Empirical studies have consistently reported that women have a mortality advantage at all ages, starting at infancy and extending over the entire life course.1 Women have lower rates of mortality than men for nearly all causes of death, including most cancers,2–4 respiratory diseases5 6 and accidents.7 Moreover, the female advantage in mortality persists even after stressful events during the life course, such as bereavement8 9 or famines and epidemics.10 While the relative sex differences in mortality peak at around age 25 and tend to become smaller with age,11 the absolute sex differences grow almost exponentially between ages 40 and 90, as general levels of mortality increase.12 Thus, in recent decades, the largest share of the sex differences in life expectancy has been attributed to mortality differentials after the age of 5013—when individuals start to accumulate disease and disabilities, and the incidence of most adverse health conditions increases.14
A number of previous studies have argued that a hospital admission may serve as a quasi-objective indicator of health. An admission to the hospital may indicate the onset of a health decline or the manifestation of a health decline that started long ago that now requires extensive medical interventions.15–17 The use of hospitalisation as a proxy for health is supported by previous research findings showing that adults of all ages who rate their health and their quality of life as poor are at an increased risk of hospital admission.18–21 Furthermore, the well-established associations between major risk factors and the increased risk of dying from certain causes, such as smoking and lung cancer, have also been found for the relationship between risk factors and cause-specific reasons of admission.22–24 Empirical findings have demonstrated that smoking,22 hazardous drinking,25 being overweight,26 having high cholesterol levels27 and a lack of physical activity28 are related to an increased risk of hospital admission. The presence of multiple risk factors has been found to be especially strongly associated with a high risk of admission.29
Although it has been well established that women have a mortality advantage across all ages and all causes of death, it is not yet known whether this advantage changes after the manifestation of bad health, which we measure as a hospital admission. To answer this question, we estimate the absolute sex differences in the 1-year risk of dying after all-cause and cause-specific hospital admission as an inpatient. We compare these absolute sex differentials with the corresponding differences we would have observed in the general and the non-hospitalised population.
Methods and materials
This study uses a 5% random sample of the Danish population. Using the unique personal identification number that is assigned to all individuals residing in Denmark,30 we linked records from the National Patient Register (NPR) with data of the Central Population Registry (CPR). The CPR, which covers the entire population alive and residing in Denmark since 1968, contains information on each resident’s vital status, sex and place and date of birth.31 The NPR is a population-based register with nationwide coverage that contains information on all admissions to hospitals since 1977.32 As reports to the administration are compulsory, the NPR data have high levels of completeness and reliability, making these data an excellent tool for research.33 Whereas data on hospitalisations are available for the period 1977–2011, the vital status of individuals was traceable up to the year 2013. In the NPR, diagnoses were classified in accordance with the International Classification of Diseases (ICD), 8th Revision until 1993 and the ICD 10th Revision starting in 1994.34 We classified the causes of admission to hospital according to the main chapters and using broad groups to reduce the potential bias, which may emerge from combining two systems of classification. An overview of the coding is given in online supplementary table 1–S.
Supplementary file 1
We identified all individuals who were born between 1 January 1898 and 31 December 1961, who were alive and who resided in Denmark after 1968 in the 5% random sample (n=214,613). Of those, we then selected all individuals who survived up to age 50 and resided in Denmark after 1 January 1977 (n=198,580). Out of all remaining individuals, 64.3% (n=127,642) of the sample had been admitted to the hospital at least once between 1 January 1977 and 31 December 2011. Hospitalisation was defined as the first time an individual was admitted to the hospital while aged 50–79 as an inpatient, for at least one night and for any reason between the years 1977 and 2011. Subsequent admissions and admissions that occurred among these individuals before the age of 50, after age 79 and before 1977—for the same or other causes—were not taken into account.
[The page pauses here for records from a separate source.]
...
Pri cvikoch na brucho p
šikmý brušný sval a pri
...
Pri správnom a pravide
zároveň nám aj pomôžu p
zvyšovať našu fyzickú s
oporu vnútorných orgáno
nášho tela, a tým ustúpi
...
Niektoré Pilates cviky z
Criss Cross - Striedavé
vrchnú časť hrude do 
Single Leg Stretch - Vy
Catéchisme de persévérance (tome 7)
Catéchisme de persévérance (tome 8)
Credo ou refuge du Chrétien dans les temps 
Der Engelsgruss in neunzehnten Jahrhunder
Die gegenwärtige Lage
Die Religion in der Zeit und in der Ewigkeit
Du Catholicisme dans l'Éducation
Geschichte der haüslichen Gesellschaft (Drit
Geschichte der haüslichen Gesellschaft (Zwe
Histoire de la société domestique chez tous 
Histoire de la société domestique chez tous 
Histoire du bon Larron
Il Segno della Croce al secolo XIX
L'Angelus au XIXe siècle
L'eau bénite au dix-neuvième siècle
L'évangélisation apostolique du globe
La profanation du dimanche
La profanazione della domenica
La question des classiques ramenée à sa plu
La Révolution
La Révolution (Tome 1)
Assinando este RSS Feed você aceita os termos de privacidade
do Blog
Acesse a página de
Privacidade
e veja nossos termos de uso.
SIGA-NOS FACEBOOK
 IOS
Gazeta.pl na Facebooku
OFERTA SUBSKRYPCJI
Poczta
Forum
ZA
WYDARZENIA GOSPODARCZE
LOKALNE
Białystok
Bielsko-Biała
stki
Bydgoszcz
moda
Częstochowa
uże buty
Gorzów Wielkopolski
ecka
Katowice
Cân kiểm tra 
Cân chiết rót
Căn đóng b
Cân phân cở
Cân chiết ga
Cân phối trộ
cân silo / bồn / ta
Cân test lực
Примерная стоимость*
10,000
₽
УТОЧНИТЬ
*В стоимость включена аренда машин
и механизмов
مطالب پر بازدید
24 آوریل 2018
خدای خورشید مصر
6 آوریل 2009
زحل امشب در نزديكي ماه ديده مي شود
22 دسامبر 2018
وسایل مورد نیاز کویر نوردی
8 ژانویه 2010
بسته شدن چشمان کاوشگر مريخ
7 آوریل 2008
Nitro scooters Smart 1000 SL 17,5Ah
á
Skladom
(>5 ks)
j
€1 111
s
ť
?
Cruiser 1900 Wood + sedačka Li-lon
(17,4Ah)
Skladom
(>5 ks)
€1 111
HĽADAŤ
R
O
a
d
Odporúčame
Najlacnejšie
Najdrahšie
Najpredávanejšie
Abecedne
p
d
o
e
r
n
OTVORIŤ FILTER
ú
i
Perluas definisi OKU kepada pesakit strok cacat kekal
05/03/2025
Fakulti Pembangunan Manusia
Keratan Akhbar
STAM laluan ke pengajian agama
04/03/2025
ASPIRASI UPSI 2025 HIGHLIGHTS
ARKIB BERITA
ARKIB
To examine whether the sex differences in mortality increase following an admission to hospital, we compared the sex differentials after hospitalisation with the corresponding differences measured among two healthier references. For this purpose, two matched populations aged 50–79 were selected randomly from the study sample: one group to represent the general population, and the other group to represent the non-hospitalised population. Each hospitalised individual was matched to one individual from each reference group. The matched individuals forming the two reference populations had to be the same age (+/− 30 days), the same sex and alive on the day the corresponding case was hospitalised. Whereas the individuals representing the general population were selected irrespective of hospitalisation status, the individuals representing the non-hospitalised population had not been hospitalised within a concordant year before and after the exact date the corresponding case was admitted to the hospital, irrespective of the case’s cause of admission. Cases and matches were drawn from the same source population. We used matching with replacement to correct the observed distortion that a certain proportion of the hospitalised population would have remained without a match, which emerged when matching without replacement was tested. The matching was carried out 100 times to increase the robustness of the matching results, and to bypass the need to choose a single matching scenario. Consequently, the same person may appear more than once in each of the 100 matching scenarios.
Patient and public involvement
No patients were involved in setting the research question or the outcome measures, nor were they involved in developing plans for design or implementation of the study. No patients were asked to advise on interpretation or writing up of results. No patients were involved in the recruitment to and conduct of the study. There are no plans to disseminate the results of the research to study participants or the relevant patient community.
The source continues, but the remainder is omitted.